[Dataset entries]
════════

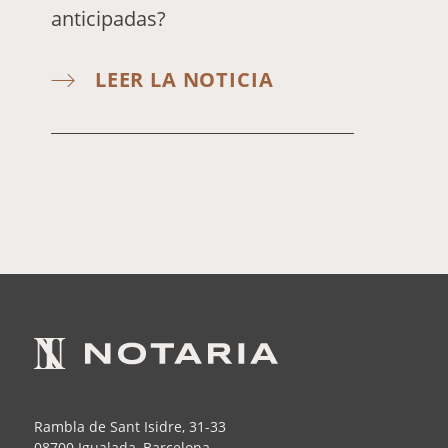
anticipadas?
LEER LA NOTICIA
Rambla de Sant Isidre, 31-33
08700 Igualada, Barcelona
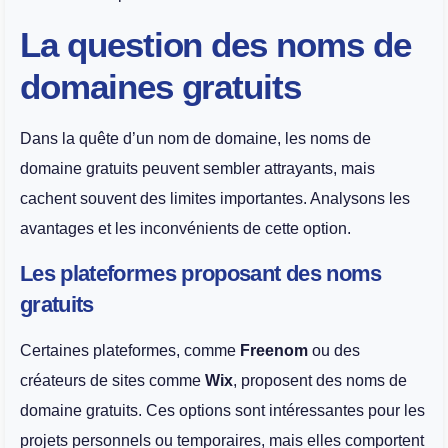
La question des noms de
domaines gratuits
Dans la quête d’un nom de domaine, les noms de
domaine gratuits peuvent sembler attrayants, mais
cachent souvent des limites importantes. Analysons les
avantages et les inconvénients de cette option.
Les plateformes proposant des noms
gratuits
Certaines plateformes, comme
Freenom
ou des
créateurs de sites comme
Wix
, proposent des noms de
domaine gratuits. Ces options sont intéressantes pour les
projets personnels ou temporaires, mais elles comportent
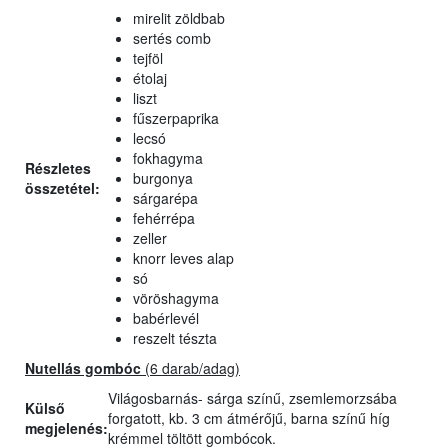
mirelit zöldbab
sertés comb
tejföl
étolaj
liszt
fűszerpaprika
lecsó
fokhagyma
Részletes
burgonya
összetétel:
sárgarépa
fehérrépa
zeller
knorr leves alap
só
vöröshagyma
babérlevél
reszelt tészta
Nutellás gombóc
(6 darab/adag)
Világosbarnás- sárga színű, zsemlemorzsába
Külső
forgatott, kb. 3 cm átmérőjű, barna színű híg
megjelenés:
krémmel töltött gombócok.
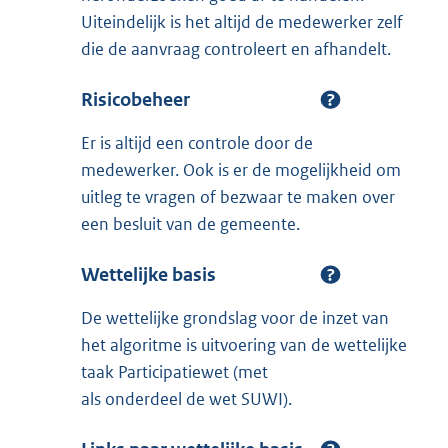
Uiteindelijk is het altijd de medewerker zelf
die de aanvraag controleert en afhandelt.
Risicobeheer
Er is altijd een controle door de
medewerker. Ook is er de mogelijkheid om
uitleg te vragen of bezwaar te maken over
een besluit van de gemeente.
Wettelijke basis
De wettelijke grondslag voor de inzet van
het algoritme is uitvoering van de wettelijke
taak Participatiewet (met
als onderdeel de wet SUWI).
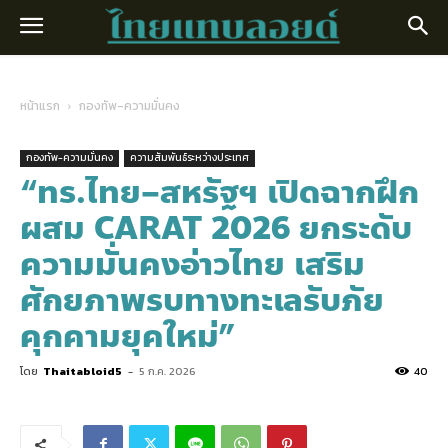
หน้าแรก
กองทัพ-ความมั่นคง
กองทัพ-ความมั่นคง
ความสัมพันธ์ระหว่างประเทศ
“ทร.ไทย–สหรัฐฯ เปิดฉากฝึก
ผสม CARAT 2026 ยกระดับ
ความมั่นคงอ่าวไทย เสริม
ศักยภาพรบทางทะเลรับภัย
คุกคามยุคใหม่”
โดย
Thaitabloid5
-
5 ก.ค. 2026
40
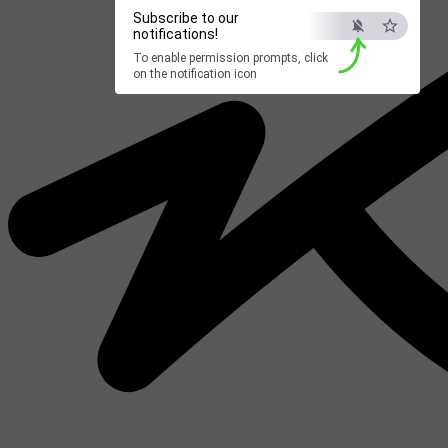
Subscribe to our
notifications!
To enable permission prompts, click
on the notification icon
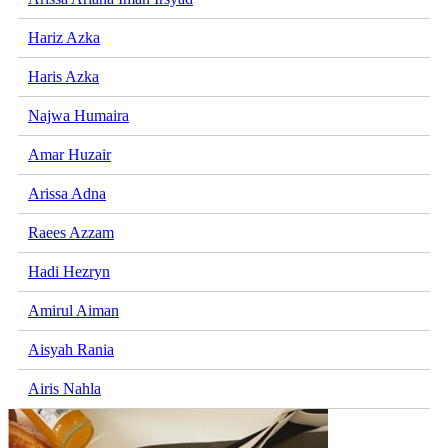
Hariz Azka
Haris Azka
Najwa Humaira
Amar Huzair
Arissa Adna
Raees Azzam
Hadi Hezryn
Amirul Aiman
Aisyah Rania
Airis Nahla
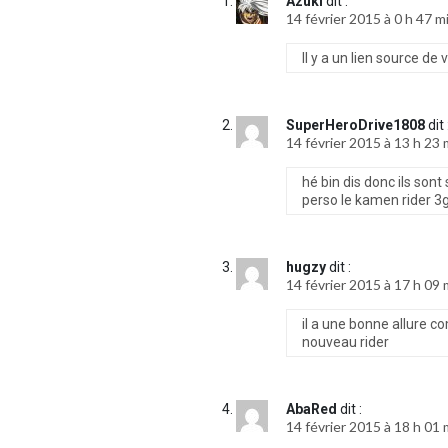
Azuki
dit :
14 février 2015 à 0 h 47 m
Il y a un lien source de 
SuperHeroDrive1808
dit 
14 février 2015 à 13 h 23 
hé bin dis donc ils so
perso le kamen rider 3
hugzy
dit :
14 février 2015 à 17 h 09 
il a une bonne allure c
nouveau rider
AbaRed
dit :
14 février 2015 à 18 h 01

════════

From the line containing "Amirul Aiman" down to the end of the data above, reproduce each line exactly; no pictures.

Solution below.
Amirul Aiman
Aisyah Rania
Airis Nahla
Azuki
dit :
14 février 2015 à 0 h 47 m
Il y a un lien source de 
SuperHeroDrive1808
dit 
14 février 2015 à 13 h 23 
hé bin dis donc ils so
perso le kamen rider 3
hugzy
dit :
14 février 2015 à 17 h 09 
il a une bonne allure c
nouveau rider
AbaRed
dit :
14 février 2015 à 18 h 01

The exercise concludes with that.